**Problem requirements:** Exact repetition, pictures omitted: give every record below again.

**Extracted page text data:**
################
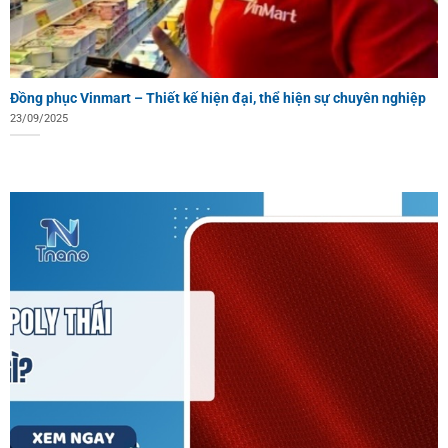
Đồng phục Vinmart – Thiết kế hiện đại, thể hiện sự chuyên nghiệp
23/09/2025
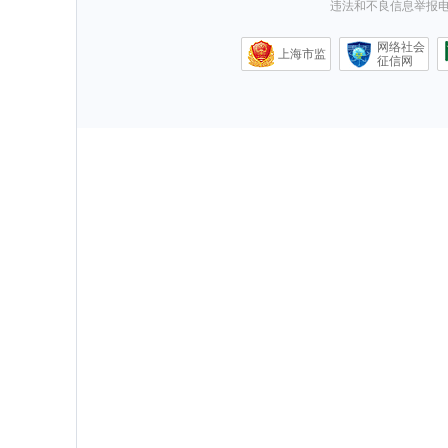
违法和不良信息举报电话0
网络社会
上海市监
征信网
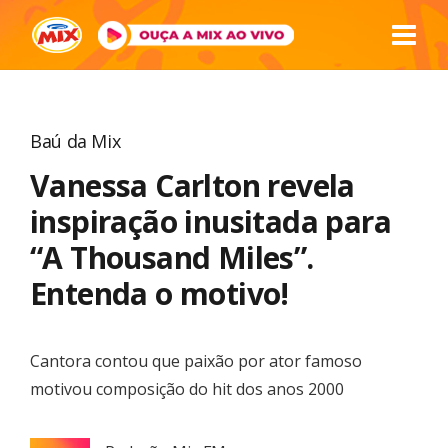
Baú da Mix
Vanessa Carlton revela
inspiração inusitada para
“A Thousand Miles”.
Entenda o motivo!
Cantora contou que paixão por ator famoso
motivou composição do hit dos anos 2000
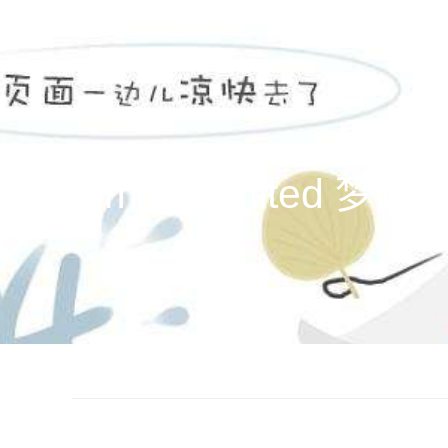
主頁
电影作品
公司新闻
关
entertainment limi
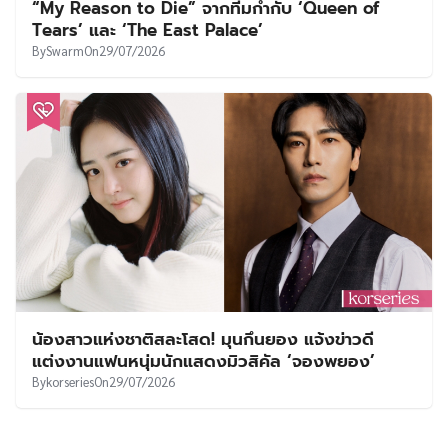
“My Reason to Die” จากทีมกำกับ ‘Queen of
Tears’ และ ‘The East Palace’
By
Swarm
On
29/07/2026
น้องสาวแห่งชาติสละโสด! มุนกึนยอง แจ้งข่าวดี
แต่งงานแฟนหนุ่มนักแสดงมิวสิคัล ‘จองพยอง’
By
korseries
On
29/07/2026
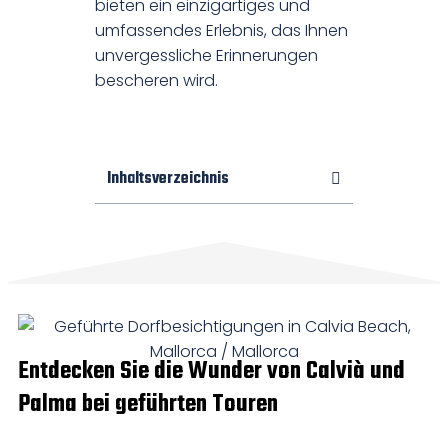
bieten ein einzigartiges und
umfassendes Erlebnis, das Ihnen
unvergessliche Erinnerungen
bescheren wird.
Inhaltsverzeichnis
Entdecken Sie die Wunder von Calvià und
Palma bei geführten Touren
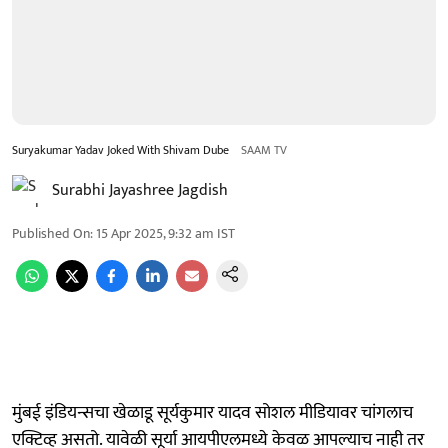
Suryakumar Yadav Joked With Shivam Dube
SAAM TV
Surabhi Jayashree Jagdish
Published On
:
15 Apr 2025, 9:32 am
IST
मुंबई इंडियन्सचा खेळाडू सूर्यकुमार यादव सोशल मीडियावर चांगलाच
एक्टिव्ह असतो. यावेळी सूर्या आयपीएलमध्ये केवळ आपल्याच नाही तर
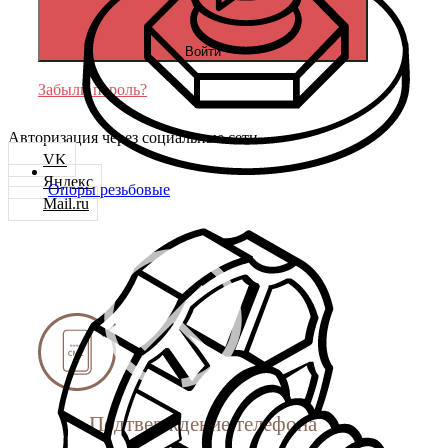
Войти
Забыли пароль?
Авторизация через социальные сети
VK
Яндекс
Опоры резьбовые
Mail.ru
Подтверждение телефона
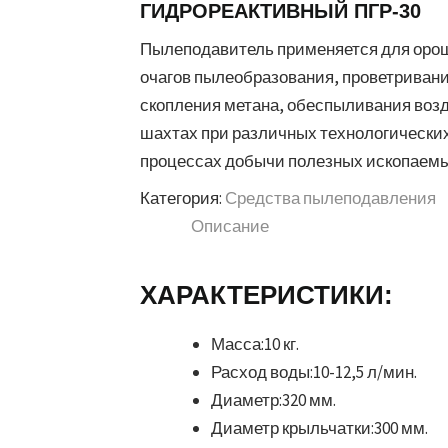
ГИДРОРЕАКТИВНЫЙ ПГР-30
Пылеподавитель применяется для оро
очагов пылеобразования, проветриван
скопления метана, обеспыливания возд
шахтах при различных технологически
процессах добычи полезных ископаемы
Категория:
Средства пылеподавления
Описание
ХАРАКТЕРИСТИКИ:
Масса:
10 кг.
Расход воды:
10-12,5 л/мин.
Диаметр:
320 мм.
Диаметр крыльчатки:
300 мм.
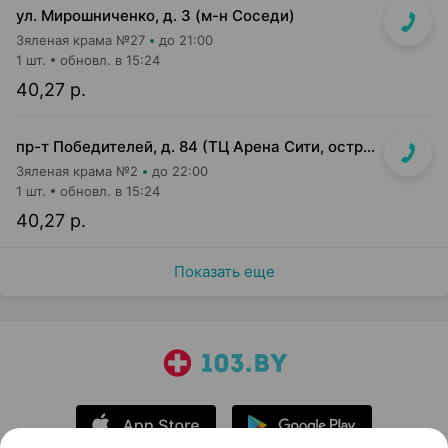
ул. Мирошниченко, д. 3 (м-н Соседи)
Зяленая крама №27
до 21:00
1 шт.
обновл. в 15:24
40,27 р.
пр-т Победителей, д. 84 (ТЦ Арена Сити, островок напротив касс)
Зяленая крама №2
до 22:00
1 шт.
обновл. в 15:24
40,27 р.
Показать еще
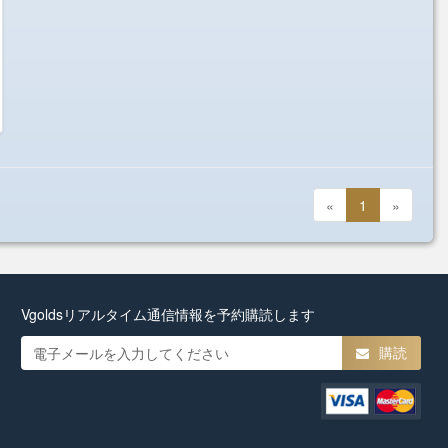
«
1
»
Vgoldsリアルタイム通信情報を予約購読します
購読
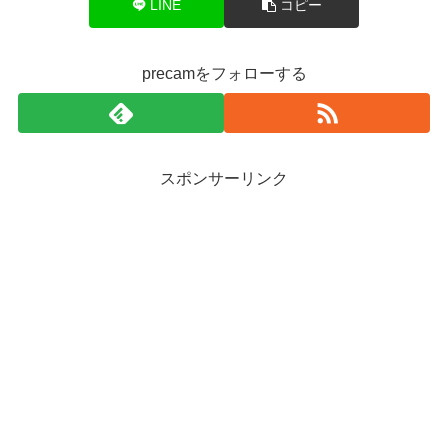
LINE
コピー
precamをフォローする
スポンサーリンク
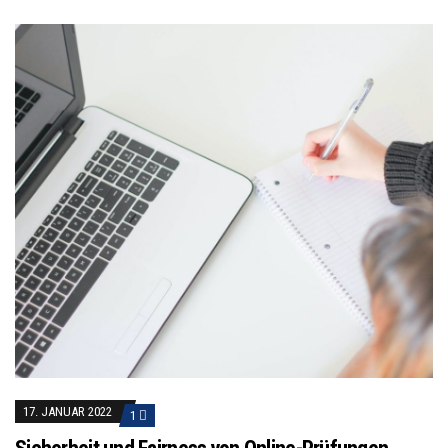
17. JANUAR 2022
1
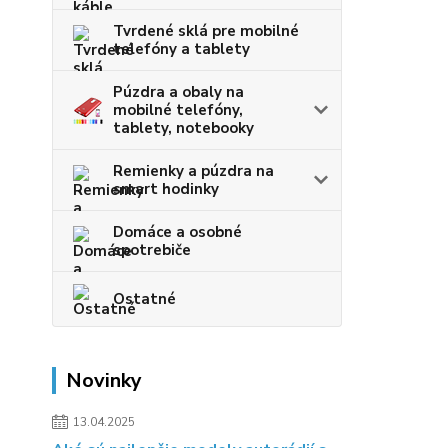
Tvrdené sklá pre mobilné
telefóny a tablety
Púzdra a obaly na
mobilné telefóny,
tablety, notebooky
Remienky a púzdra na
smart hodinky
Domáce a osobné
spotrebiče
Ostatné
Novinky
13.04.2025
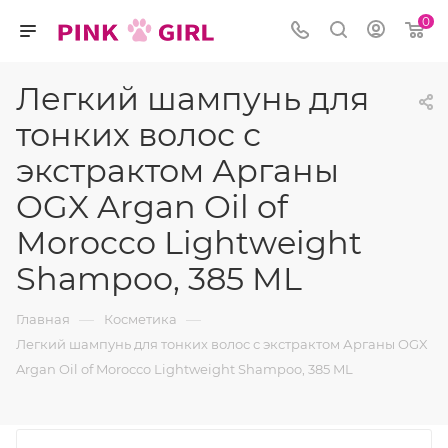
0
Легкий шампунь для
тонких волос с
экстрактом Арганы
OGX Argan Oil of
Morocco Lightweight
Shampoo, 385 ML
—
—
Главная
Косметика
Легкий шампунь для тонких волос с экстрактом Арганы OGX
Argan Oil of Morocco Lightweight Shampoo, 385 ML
################
**Task result:**
Đồng phục Vinmart – Thiết kế hiện đại, thể hiện sự chuyên nghiệp
23/09/2025
违法和不良信息举报电话0
网络社会
上海市监
征信网
Baú da Mix
Vanessa Carlton revela
inspiração inusitada para
“A Thousand Miles”.
Entenda o motivo!
Cantora contou que paixão por ator famoso
motivou composição do hit dos anos 2000
主頁
电影作品
公司新闻
关
entertainment limi
“My Reason to Die” จากทีมกำกับ ‘Queen of
Tears’ และ ‘The East Palace’
By
Swarm
On
29/07/2026
น้องสาวแห่งชาติสละโสด! มุนกึนยอง แจ้งข่าวดี
แต่งงานแฟนหนุ่มนักแสดงมิวสิคัล ‘จองพยอง’
By
korseries
On
29/07/2026
bieten ein einzigartiges und
umfassendes Erlebnis, das Ihnen
unvergessliche Erinnerungen
bescheren wird.
Inhaltsverzeichnis
Entdecken Sie die Wunder von Calvià und
Palma bei geführten Touren
Suryakumar Yadav Joked With Shivam Dube
SAAM TV
Surabhi Jayashree Jagdish
Published On
:
15 Apr 2025, 9:32 am
IST
मुंबई इंडियन्सचा खेळाडू सूर्यकुमार यादव सोशल मीडियावर चांगलाच
एक्टिव्ह असतो. यावेळी सूर्या आयपीएलमध्ये केवळ आपल्याच नाही तर
Войти
Забыли пароль?
Авторизация через социальные сети
VK
Яндекс
Опоры резьбовые
Mail.ru
Подтверждение телефона
ГИДРОРЕАКТИВНЫЙ ПГР-30
Пылеподавитель применяется для оро
очагов пылеобразования, проветриван
скопления метана, обеспыливания возд
шахтах при различных технологически
процессах добычи полезных ископаемы
Категория:
Средства пылеподавления
Описание
ХАРАКТЕРИСТИКИ:
Масса:
10 кг.
Расход воды:
10-12,5 л/мин.
Диаметр:
320 мм.
Диаметр крыльчатки:
300 мм.
ул. Мирошниченко, д. 3 (м-н Соседи)
Зяленая крама №27
до 21:00
1 шт.
обновл. в 15:24
40,27 р.
пр-т Победителей, д. 84 (ТЦ Арена Сити, островок напротив касс)
Зяленая крама №2
до 22:00
1 шт.
обновл. в 15:24
40,27 р.
Показать еще
«
1
»
Vgoldsリアルタイム通信情報を予約購読します
購読
LINE
コピー
precamをフォローする
スポンサーリンク
17. JANUAR 2022
1
Tvrdené sklá pre mobilné
telefóny a tablety
Púzdra a obaly na
mobilné telefóny,
tablety, notebooky
Remienky a púzdra na
smart hodinky
Domáce a osobné
spotrebiče
Ostatné
Novinky
13.04.2025
0
Легкий шампунь для
тонких волос с
экстрактом Арганы
OGX Argan Oil of
Morocco Lightweight
Shampoo, 385 ML
—
—
Главная
Косметика
Легкий шампунь для тонких волос с экстрактом Арганы OGX
Argan Oil of Morocco Lightweight Shampoo, 385 ML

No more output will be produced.